A simple Java library to compare two PDF files
Java
Latest commit b70ce92 Dec 13, 2017 @pSub pSub Fix typos.

README.md

PdfCompare Build Status Maven Central Version

A simple Java library to compare two PDF files. Files are rendered and compared pixel by pixel.

Usage with Maven

Just include it as dependency. Please check for the most current version available:

<dependencies>
  <dependency>
    <groupId>de.redsix</groupId>
    <artifactId>pdfcompare</artifactId>
    <version>...</version> <!-- see current version in the maven central tag above -->
  </dependency>
</dependencies>

Simple Usage

There is a simple interactive UI, when you start the Class de.redsix.pdfcompare.ui.DisplayMain. But the focus of PdfCompare is on embedded usage as a library.

new PdfComparator("expected.pdf", "actual.pdf").compare().writeTo("diffOutput.pdf");

This will produce an output PDF which may include markings for differences found. Pixels that are equal are faded a bit. Pixels that differ are marked in red and green. Red for pixels that where expected, but didn't come. Green for pixels that are there, but where not expected. And there are markings at the edge of the paper in magenta to find areas that differ quickly. Ignored Areas are marked with a yellow background. Pages that where expected, but did not come are marked with a red border. Pages that appear, but where not expected are marked with a green border.

The compare-method returns a CompareResult, which can be queried:

final CompareResult result = new PdfComparator("expected.pdf", "actual.pdf").compare();
if (result.isNotEqual()) {
    System.out.println("Differences found!");
}
if (result.isEqual()) {
    System.out.println("No Differences found!");
}
if (result.hasDifferenceInExclusion()) {
    System.out.println("Only Differences in excluded areas found!");
}

For convenience, writeTo also returns the equals status:

boolean isEquals = new PdfComparator("expected.pdf", "actual.pdf").compare().writeTo("diffOutput.pdf");
if (!isEquals) {
    System.out.println("Differences found!");
}

The compare method can be called with filenames as Strings, Files, Paths or InputStreams.

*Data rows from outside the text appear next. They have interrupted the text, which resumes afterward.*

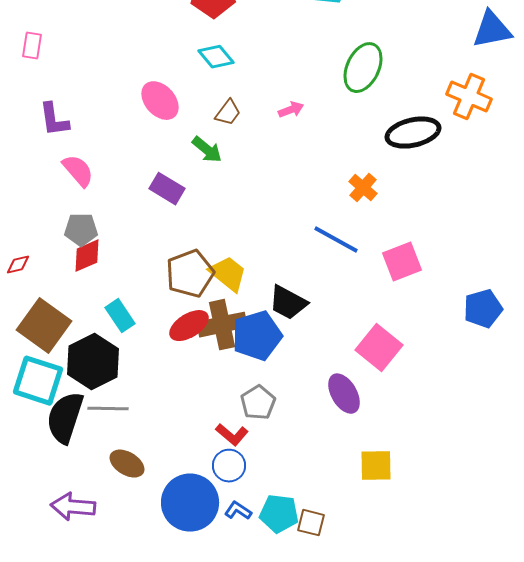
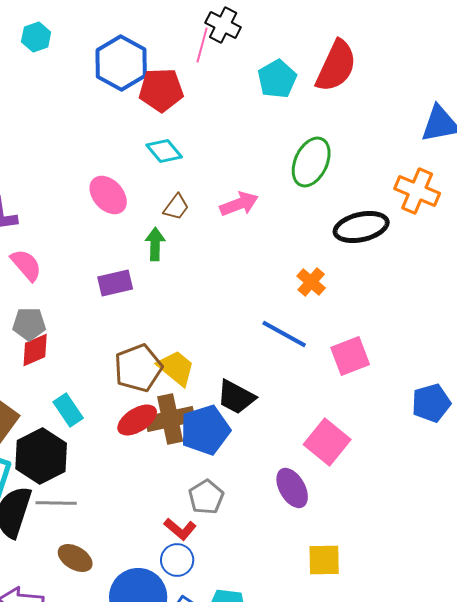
pink arrow: (291, 110) -> (239, 204), size x1.5
green arrow: (207, 150) -> (155, 244), turned -128
purple rectangle: (167, 189) -> (115, 283), turned -44

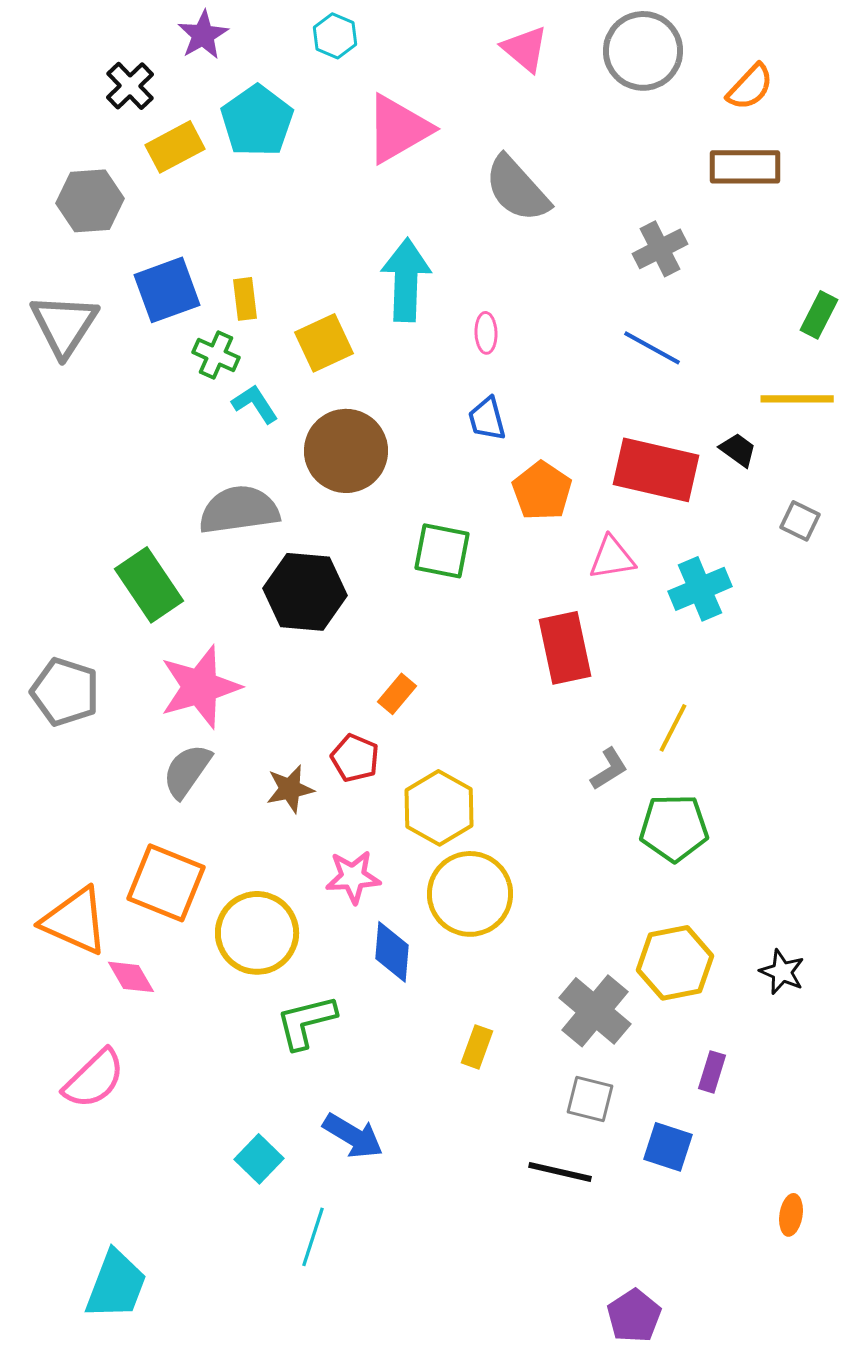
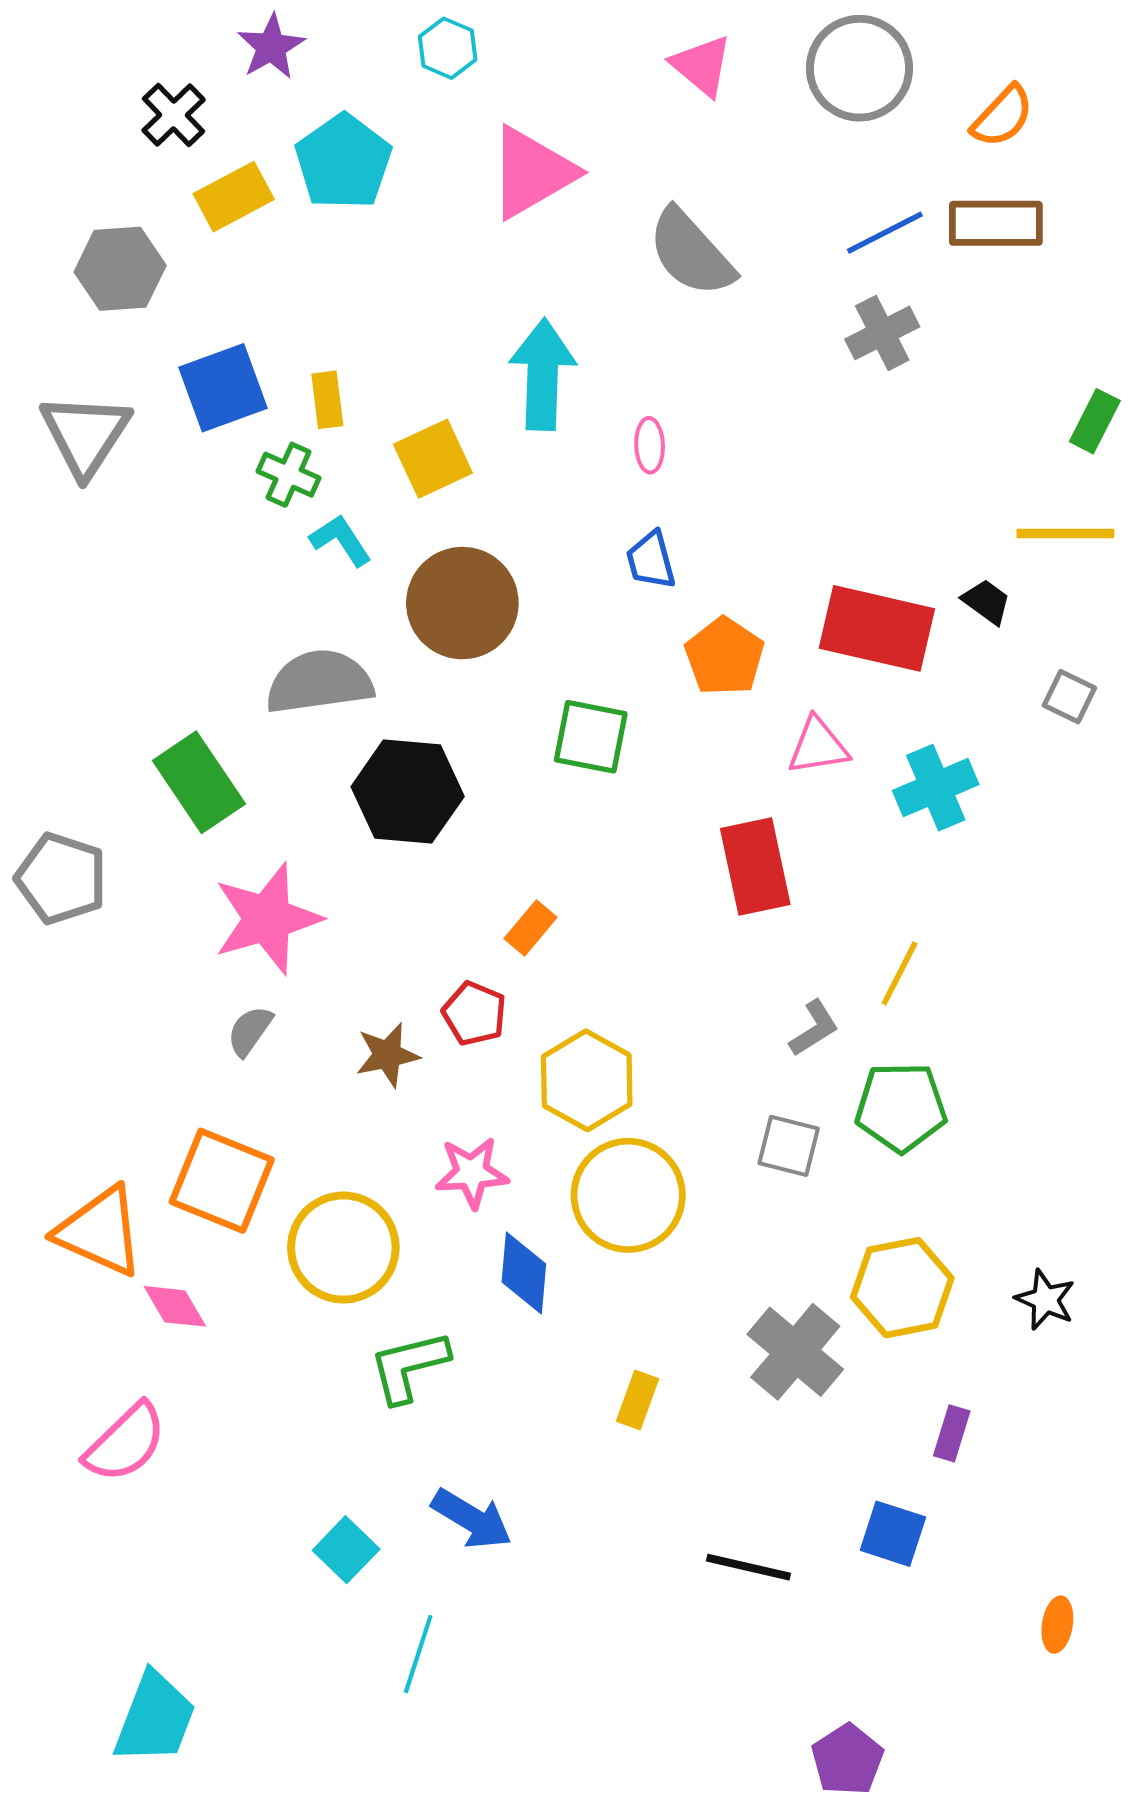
blue line: (652, 348) -> (885, 233), moved, turned -56
gray pentagon: (65, 692) -> (61, 878), moved
gray semicircle: (187, 771) -> (250, 1031), size x0.7
gray square: (590, 1099) -> (789, 1146), moved

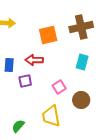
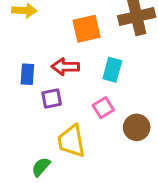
cyan rectangle: (82, 62) -> (112, 70), moved
yellow trapezoid: (51, 116) -> (71, 141), moved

It is also possible to define rectangular areas that are ignored during comparison. For that, a file needs to be created, which defines areas to ignore. The file format is JSON (or actually a superset called HOCON) and has the following form:

exclusions: [
    {
        page: 2
        x1: 300 // entries without a unit are in pixels, when Pdf is rendered at 300DPI
        y1: 1000
        x2: 550
        y2: 1300
    },
    {
        // page is optional. When not given, the exclusion applies to all pages.
        x1: 130.5mm // entries can also be given in units of cm, mm or pt (DTP-Point defined as 1/72 Inches)
        y1: 3.3cm
        x2: 190mm
        y2: 3.7cm
    },
    {
        page: 7
        // coordinates are optional. When not given, the whole page is excluded.
    }
]

Exclusions are provided in the code as follows:

new PdfComparator("expected.pdf", "actual.pdf").withIgnore("ignore.conf").compare();

Different CompareResult Implementations

There are a few different Implementations of CompareResults with different characteristics. The can be used to control certain aspects of the system behaviour, in particular memory consumption.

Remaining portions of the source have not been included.